Users are reporting intermittent "latency" issues that occur mutliple times per day over the past several months. Typical complaints include 30-60s to open folders or files, and sometimes being disconnected from the service. The samba and ctdb logs show nothing at debug level WARNING. We have done tcpdump/wireshark packet captures during such events and analyzed these - they showed no obvious ill behavior in the network.

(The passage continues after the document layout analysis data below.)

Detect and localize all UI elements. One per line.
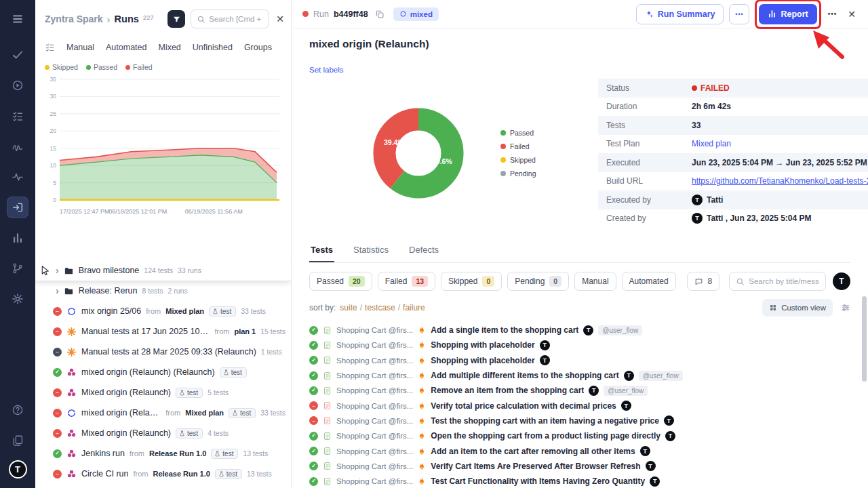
chevron-right-icon[interactable]: › [56, 265, 59, 276]
runs-tab-mixed[interactable]: Mixed [158, 43, 180, 52]
test-title[interactable]: Test the shopping cart with an item havi… [431, 416, 659, 426]
report-button[interactable]: Report [759, 4, 816, 24]
chevron-right-icon[interactable]: › [56, 285, 59, 296]
test-title[interactable]: Shopping with placeholder [431, 340, 534, 350]
runs-tab-automated[interactable]: Automated [106, 43, 146, 52]
group-name[interactable]: Release: Rerun [79, 286, 138, 296]
run-plan-name[interactable]: plan 1 [234, 327, 256, 336]
assignee-avatar[interactable]: T [589, 386, 599, 396]
sort-failure[interactable]: failure [403, 303, 425, 312]
test-row[interactable]: ✓Shopping Cart @firs...Add multiple diff… [309, 368, 850, 383]
group-name[interactable]: Bravo milestone [79, 266, 140, 275]
run-row[interactable]: ✓Jenkins runfromRelease Run 1.0test13 te… [35, 443, 291, 464]
tests-search[interactable] [729, 272, 826, 291]
run-name[interactable]: mix origin 25/06 [81, 306, 141, 316]
summary-more-button[interactable]: ••• [729, 4, 749, 24]
assignee-avatar[interactable]: T [540, 355, 550, 365]
runs-tab-manual[interactable]: Manual [66, 43, 94, 52]
run-row[interactable]: –Circle CI runfromRelease Run 1.0test13 … [35, 464, 291, 484]
test-title[interactable]: Shopping with placeholder [431, 356, 534, 365]
test-suite[interactable]: Shopping Cart @firs... [336, 417, 413, 425]
test-suite[interactable]: Shopping Cart @firs... [336, 447, 413, 455]
run-row[interactable]: –Mixed origin (Relaunch)test4 tests [35, 423, 291, 443]
test-title[interactable]: Remove an item from the shopping cart [431, 386, 584, 395]
test-title[interactable]: Verify Cart Items Are Preserved After Br… [431, 462, 640, 471]
filter-failed-button[interactable]: Failed13 [378, 272, 435, 291]
sidebar-help-icon[interactable] [7, 399, 28, 421]
test-suite[interactable]: Shopping Cart @firs... [336, 462, 413, 470]
filter-skipped-button[interactable]: Skipped0 [441, 272, 502, 291]
test-row[interactable]: ✓Shopping Cart @firs...Shopping with pla… [309, 353, 850, 368]
more-menu-button[interactable]: ••• [828, 10, 837, 18]
assignee-avatar[interactable]: T [665, 431, 675, 441]
assignee-avatar[interactable]: T [640, 446, 650, 456]
sort-suite[interactable]: suite [340, 303, 357, 312]
runs-search[interactable] [191, 9, 269, 28]
assignee-avatar[interactable]: T [624, 371, 634, 381]
test-row[interactable]: ✓Shopping Cart @firs...Shopping with pla… [309, 338, 850, 352]
sidebar-enter-icon[interactable] [7, 197, 28, 218]
sidebar-play-icon[interactable] [7, 75, 28, 96]
run-name[interactable]: Manual tests at 28 Mar 2025 09:33 (Relau… [81, 347, 256, 357]
run-name[interactable]: Manual tests at 17 Jun 2025 10:09 [81, 327, 210, 336]
test-suite[interactable]: Shopping Cart @firs... [336, 386, 413, 394]
filter-passed-button[interactable]: Passed20 [309, 272, 372, 291]
run-row[interactable]: –Mixed origin (Relaunch)test5 tests [35, 382, 291, 403]
run-name[interactable]: Jenkins run [81, 449, 125, 458]
test-title[interactable]: Verify total price calculation with deci… [431, 401, 616, 411]
run-row[interactable]: ✓mixed origin (Relaunch) (Relaunch)test [35, 362, 291, 382]
run-plan-name[interactable]: Release Run 1.0 [153, 470, 210, 478]
custom-view-button[interactable]: Custom view [762, 299, 833, 317]
assignee-avatar[interactable]: T [646, 461, 656, 471]
run-row[interactable]: –Manual tests at 28 Mar 2025 09:33 (Rela… [35, 342, 291, 362]
run-plan-name[interactable]: Mixed plan [185, 409, 224, 417]
runs-search-input[interactable] [209, 15, 263, 23]
run-name[interactable]: mixed origin (Relaunch) [81, 408, 161, 418]
project-name[interactable]: Zyntra Spark [45, 14, 103, 24]
test-row[interactable]: ✓Shopping Cart @firs...Add a single item… [309, 323, 850, 338]
view-settings-icon[interactable] [841, 303, 850, 312]
sidebar-pulse-icon[interactable] [7, 166, 28, 188]
test-suite[interactable]: Shopping Cart @firs... [336, 341, 413, 349]
test-suite[interactable]: Shopping Cart @firs... [336, 371, 413, 380]
run-name[interactable]: Mixed origin (Relaunch) [81, 388, 171, 397]
run-row[interactable]: –mix origin 25/06fromMixed plantest33 te… [35, 301, 291, 321]
runs-tab-unfinished[interactable]: Unfinished [193, 43, 233, 52]
run-name[interactable]: Mixed origin (Relaunch) [81, 428, 171, 438]
run-name[interactable]: Circle CI run [81, 469, 128, 479]
test-row[interactable]: ✓Shopping Cart @firs...Remove an item fr… [309, 383, 850, 398]
tab-tests[interactable]: Tests [309, 239, 334, 262]
test-row[interactable]: ✓Shopping Cart @firs...Add an item to th… [309, 443, 850, 458]
test-row[interactable]: ✓Shopping Cart @firs...Test Cart Functio… [309, 474, 850, 488]
test-row[interactable]: –Shopping Cart @firs...Verify total pric… [309, 398, 850, 413]
sidebar-check-icon[interactable] [7, 44, 28, 66]
run-row[interactable]: –mixed origin (Relaunch)fromMixed plante… [35, 403, 291, 423]
test-row[interactable]: ✓Shopping Cart @firs...Verify Cart Items… [309, 459, 850, 474]
assignee-avatar[interactable]: T [650, 476, 660, 487]
scrollbar-thumb[interactable] [862, 296, 867, 382]
test-row[interactable]: –Shopping Cart @firs...Test the shopping… [309, 413, 850, 428]
run-summary-button[interactable]: Run Summary [636, 4, 724, 24]
scrollbar[interactable] [861, 0, 867, 488]
assignee-avatar[interactable]: T [583, 325, 593, 336]
sidebar-checklist-icon[interactable] [7, 105, 28, 127]
run-plan-name[interactable]: Mixed plan [165, 307, 204, 315]
run-plan-name[interactable]: Release Run 1.0 [149, 449, 206, 458]
test-title[interactable]: Add a single item to the shopping cart [431, 325, 578, 335]
sort-testcase[interactable]: testcase [365, 303, 395, 312]
comments-filter-button[interactable]: 8 [687, 272, 720, 291]
test-title[interactable]: Add an item to the cart after removing a… [431, 447, 635, 456]
filter-pending-button[interactable]: Pending0 [507, 272, 569, 291]
tab-statistics[interactable]: Statistics [352, 239, 390, 262]
build-url-link[interactable]: https://github.com/TetianaKhomenko/Load-… [692, 176, 868, 186]
assignee-avatar[interactable]: T [621, 401, 631, 411]
test-suite[interactable]: Shopping Cart @firs... [336, 326, 413, 334]
sidebar-docs-icon[interactable] [7, 430, 28, 451]
test-suite[interactable]: Shopping Cart @firs... [336, 432, 413, 440]
run-type-badge[interactable]: mixed [393, 7, 439, 21]
tests-search-input[interactable] [749, 277, 819, 285]
sidebar-gear-icon[interactable] [7, 288, 28, 310]
test-suite[interactable]: Shopping Cart @firs... [336, 477, 413, 485]
group-row[interactable]: ›Bravo milestone124 tests33 runs [35, 260, 291, 281]
run-row[interactable]: –Manual tests at 17 Jun 2025 10:09frompl… [35, 321, 291, 342]
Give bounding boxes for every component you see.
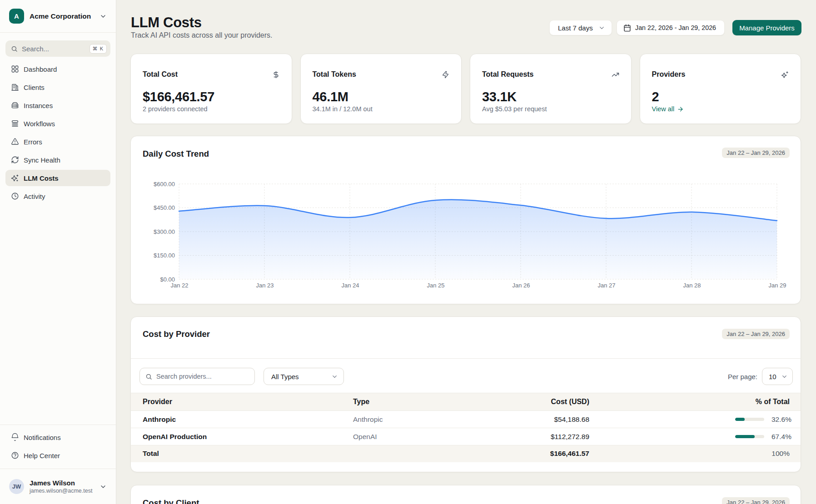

I have recently been probing ctdb itself and today realized that periodically we see the number of ctdbd processes on a node quickly grow from 2 to 250+. This lasts for 30 seconds to single-digit minutes at which point it corrects itself. It seems to be correlated with a large increase in the number of lines in /proc/locks. We also see what I feel are fairly high max_lockwait_latency and max_call_latency values (see our statistics outputs below). I don't know what causes this, or how to fix it (if it indeed needs fixing). Keeping in mind that I am new to samba and ctdb, have you got any other recommendations for us to further troubleshoot and/or fix the issue if you think I've hit upon it already?
Thanks for your advice,
--
Jarrod A. Smith, Ph.D.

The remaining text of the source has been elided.